An LLM-powered finance copilot we built to run our own books. Ask "where did Q1 marketing spend go?" and get a sourced answer in plain English, not another dashboard you have to read and interpret yourself.
QuickBooks holds the books. Plaid pulls the bank feeds. Each is a source of truth in its own register, and "what did we actually spend in March?" can give three different answers depending which one you ask. The first deliverable was the canonical ledger, Postgres with pgvector for retrieval, that resolves the registers into a single set of transactions. Sync workers keep it current daily.
Once the ledger is the one place to look, every question that follows has a chance of producing the same answer twice in a row.

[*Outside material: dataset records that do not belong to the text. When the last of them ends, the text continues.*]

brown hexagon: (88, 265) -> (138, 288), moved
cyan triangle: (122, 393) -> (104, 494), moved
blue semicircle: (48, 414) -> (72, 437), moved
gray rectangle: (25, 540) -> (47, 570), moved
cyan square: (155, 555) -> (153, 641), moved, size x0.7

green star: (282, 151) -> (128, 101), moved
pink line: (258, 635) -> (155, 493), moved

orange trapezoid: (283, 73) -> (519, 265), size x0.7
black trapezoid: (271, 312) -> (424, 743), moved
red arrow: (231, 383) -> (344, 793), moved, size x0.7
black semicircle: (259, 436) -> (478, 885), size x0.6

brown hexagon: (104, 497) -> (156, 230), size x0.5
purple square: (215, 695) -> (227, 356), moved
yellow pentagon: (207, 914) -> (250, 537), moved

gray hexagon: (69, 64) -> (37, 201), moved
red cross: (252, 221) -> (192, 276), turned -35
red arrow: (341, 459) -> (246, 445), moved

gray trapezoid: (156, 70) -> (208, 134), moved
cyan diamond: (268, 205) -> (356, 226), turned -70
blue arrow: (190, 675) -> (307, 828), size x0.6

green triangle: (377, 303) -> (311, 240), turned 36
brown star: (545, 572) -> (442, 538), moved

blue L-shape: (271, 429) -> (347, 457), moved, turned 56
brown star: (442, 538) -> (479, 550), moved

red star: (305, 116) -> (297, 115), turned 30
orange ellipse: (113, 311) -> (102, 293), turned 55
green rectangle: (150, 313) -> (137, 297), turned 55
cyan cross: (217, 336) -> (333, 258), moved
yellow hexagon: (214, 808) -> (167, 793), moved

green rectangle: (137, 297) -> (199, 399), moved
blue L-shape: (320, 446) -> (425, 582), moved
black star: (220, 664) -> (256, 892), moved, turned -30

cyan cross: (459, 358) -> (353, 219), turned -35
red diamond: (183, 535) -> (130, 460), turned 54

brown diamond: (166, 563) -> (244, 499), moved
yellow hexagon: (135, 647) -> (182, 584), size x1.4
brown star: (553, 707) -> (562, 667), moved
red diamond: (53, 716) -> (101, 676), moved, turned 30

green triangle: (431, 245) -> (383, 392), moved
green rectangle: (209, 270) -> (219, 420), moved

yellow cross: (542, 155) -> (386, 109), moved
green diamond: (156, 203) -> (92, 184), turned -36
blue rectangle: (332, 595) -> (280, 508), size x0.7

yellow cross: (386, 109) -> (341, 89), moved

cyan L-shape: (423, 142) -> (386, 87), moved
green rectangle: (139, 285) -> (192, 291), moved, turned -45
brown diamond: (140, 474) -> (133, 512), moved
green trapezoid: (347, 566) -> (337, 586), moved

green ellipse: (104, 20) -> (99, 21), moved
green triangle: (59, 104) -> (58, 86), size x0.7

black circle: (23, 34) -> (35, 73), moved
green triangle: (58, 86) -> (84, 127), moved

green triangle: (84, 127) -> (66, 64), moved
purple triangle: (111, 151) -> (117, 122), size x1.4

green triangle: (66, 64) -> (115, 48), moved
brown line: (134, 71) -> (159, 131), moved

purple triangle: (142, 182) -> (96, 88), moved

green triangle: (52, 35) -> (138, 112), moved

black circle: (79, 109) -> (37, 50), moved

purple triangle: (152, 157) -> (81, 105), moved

A LangGraph orchestrator runs the answer step. Given a question, "where did Q1 marketing spend go?", it plans which slice of the ledger to pull, which vendors to consolidate, which time window to scope. Only then does the LLM see a prompt; and the prompt comes pre-loaded with the rows that justify the answer. The plan is the judgment; the LLM's job is to explain it in plain English.
That sequencing is the whole point. Most LLM-on-data setups fail because the model gets a question and starts guessing. Here it gets a question, a plan, and the data, and produces an answer that's auditable rather than just plausible.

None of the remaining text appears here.